Friday, July 20, 2007

The raison d'etre

Boys and girls, Spot has not sent you over to Balkinization for a while now, but Professor Andrew Koppelman of Northwestern University Law School put up a post on July 19 that is too good to miss. It's called Religion as a conversation-starter. It isn't all that long; here are the opening grafs:

A noteworthy development in liberal political theory over the past 30 years or so has been the claim, by such distinguished thinkers as John Rawls, Bruce Ackerman, Ronald Dworkin, Thomas Nagel, Amy Gutmann, Dennis Thompson, Stephen Macedo, David Richards, Charles Larmore, Samuel Freeman, Richard Rorty, and Robert Audi, that in a liberal democracy, political discourse must rely on arguments that are not sectarian and can be assessed in terms of commitments that all citizens can share. The obvious target is religiously based political movements, and it is no accident that most of this theorizing was done after the Presidential election of 1980, when the religious right first became a potent force in American politics.

This claim has elicited a bitter response from religious thinkers, who have argued that this deprives politics of important moral resources and denies them the right to state what they believe. This response, which has not slowed the production of these liberal theories of public discourse, gives rise to a puzzle: why did the liberals converge on and keep producing new articulations of a proposal, in the name of social unity and comity, that was so widely received as an insult? How could so many brilliant people have been so rhetorically clumsy?

Why indeed? The "religious thinkers" even have a term for these people: secular humanists. They're just a bunch of moral relativists, slouching toward Gomorrah, in the words of Robert Bork. This is, of course, so much horse puckey. Koppelman continues:

I suspect that the answer has something to do with norms of civility that developed in the United States throughout the twentieth century. It is now well settled that it is impolite to challenge someone else’s religious beliefs. Religion is private. Even if you think your neighbor believes really stupid stuff, it’s not nice to say so. He can go to his church; you go to yours; don’t bother each other.

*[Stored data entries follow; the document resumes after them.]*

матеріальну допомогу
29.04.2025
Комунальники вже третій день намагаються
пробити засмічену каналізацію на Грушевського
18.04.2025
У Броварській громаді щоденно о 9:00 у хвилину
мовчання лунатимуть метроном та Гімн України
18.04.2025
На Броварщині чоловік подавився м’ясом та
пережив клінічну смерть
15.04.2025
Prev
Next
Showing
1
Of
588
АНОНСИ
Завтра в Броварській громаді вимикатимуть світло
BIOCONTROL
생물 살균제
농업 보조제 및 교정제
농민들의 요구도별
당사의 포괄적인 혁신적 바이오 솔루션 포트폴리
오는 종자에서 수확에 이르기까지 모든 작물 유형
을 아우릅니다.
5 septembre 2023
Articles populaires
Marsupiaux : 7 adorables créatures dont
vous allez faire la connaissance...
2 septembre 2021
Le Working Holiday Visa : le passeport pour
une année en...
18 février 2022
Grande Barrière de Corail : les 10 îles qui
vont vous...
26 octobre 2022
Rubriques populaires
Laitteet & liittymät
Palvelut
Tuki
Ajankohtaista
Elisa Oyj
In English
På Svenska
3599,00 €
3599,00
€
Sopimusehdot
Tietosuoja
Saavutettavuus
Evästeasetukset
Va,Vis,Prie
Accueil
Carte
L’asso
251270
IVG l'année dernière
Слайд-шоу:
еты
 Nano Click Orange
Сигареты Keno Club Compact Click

This formula works only so long as neither of you offers a religious argument that is supposed to govern something that will affect both of you. Suppose, for example, that you propose that homosexual sex be criminalized because it’s an abomination before God. How am I to respond? If I disagree, my obvious answer is to say that your religious beliefs are wrong. By hypothesis, that is what I really think. But it’s impolite to say that. So I have to twist around to find some way to say that your views ought not to govern political decisions, without having to say that they’re false. These political theorists have been doing the twist.

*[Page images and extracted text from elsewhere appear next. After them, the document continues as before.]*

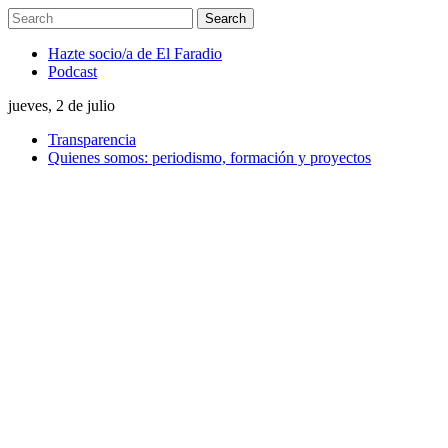
Hazte socio/a de El Faradio
Podcast
jueves, 2 de julio
Transparencia
Quienes somos: periodismo, formación y proyectos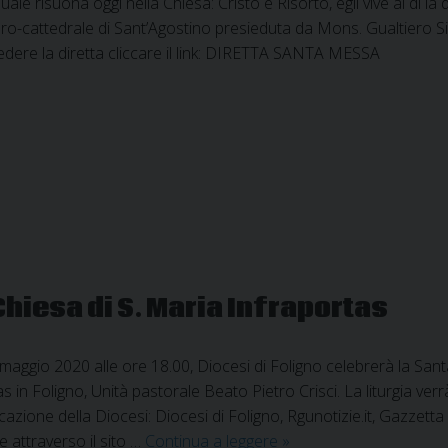
le risuona oggi nella Chiesa: Cristo è Risorto, egli vive al di là d
ro-cattedrale di Sant’Agostino presieduta da Mons. Gualtiero S
vedere la diretta cliccare il link: DIRETTA SANTA MESSA
Chiesa di S. Maria Infraportas
maggio 2020 alle ore 18.00, Diocesi di Foligno celebrerà la Sant
s in Foligno, Unità pastorale Beato Pietro Crisci. La liturgia ve
azione della Diocesi: Diocesi di Foligno, Rgunotizie.it, Gazzet
Diretta
e attraverso il sito …
Continua a leggere
»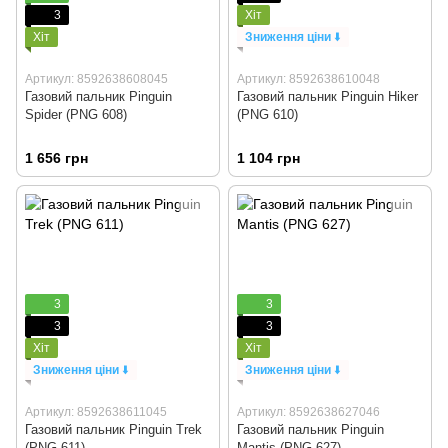
3
Хіт
Хіт
Зниження ціни
⬇️
Артикул: 8592638608045
Артикул: 8592638610048
Газовий пальник Pinguin
Газовий пальник Pinguin Hiker
Spider (PNG 608)
(PNG 610)
1 656 грн
1 104 грн
3
3
3
3
Хіт
Хіт
Зниження ціни
⬇️
Зниження ціни
⬇️
Артикул: 8592638611045
Артикул: 8592638627046
Газовий пальник Pinguin Trek
Газовий пальник Pinguin
(PNG 611)
Mantis (PNG 627)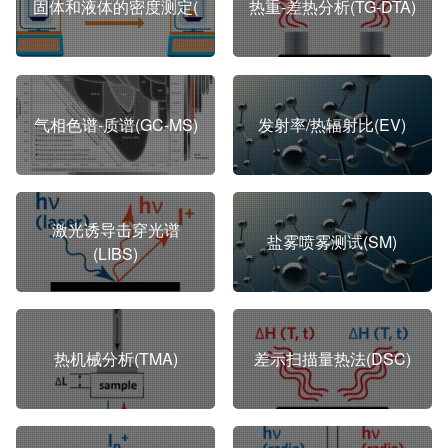
固体和液体的密度测定(
热重-差热分析(TG-DTA)
气相色谱-质谱(GC-MS)
发射率/热辐射比(EV)
激光诱导击穿光谱
盐雾喷雾测试(SM)
(LIBS)
热机械分析(TMA)
差示扫描量热法(DSC)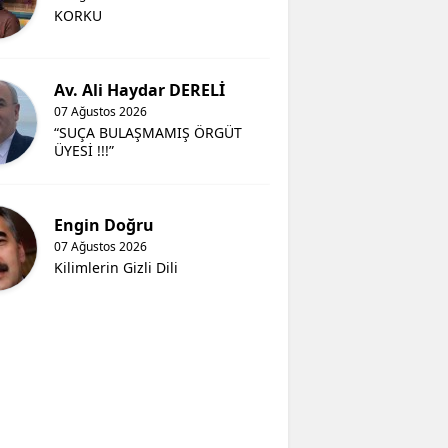
KORKU
Av. Ali Haydar DERELİ
07 Ağustos 2026
“SUÇA BULAŞMAMIŞ ÖRGÜT
ÜYESİ !!!”
Engin Doğru
07 Ağustos 2026
Kilimlerin Gizli Dili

Spotty doesn't entirely agree with the professor's assertion here. But it does have an important kernel of truth: the conservative Christian community has no trouble criticizing Muslims, Jews (although it is politically aligned with Israel for apocalyptic reasons), and even liberal Christians, but people outside that community seem more reticent to criticize the Bible literalists. Conservative Christians like to think of themselves as oppressed; it's part of a martyr complex that is, well, fundamental to this group's self-identity, but they're really not.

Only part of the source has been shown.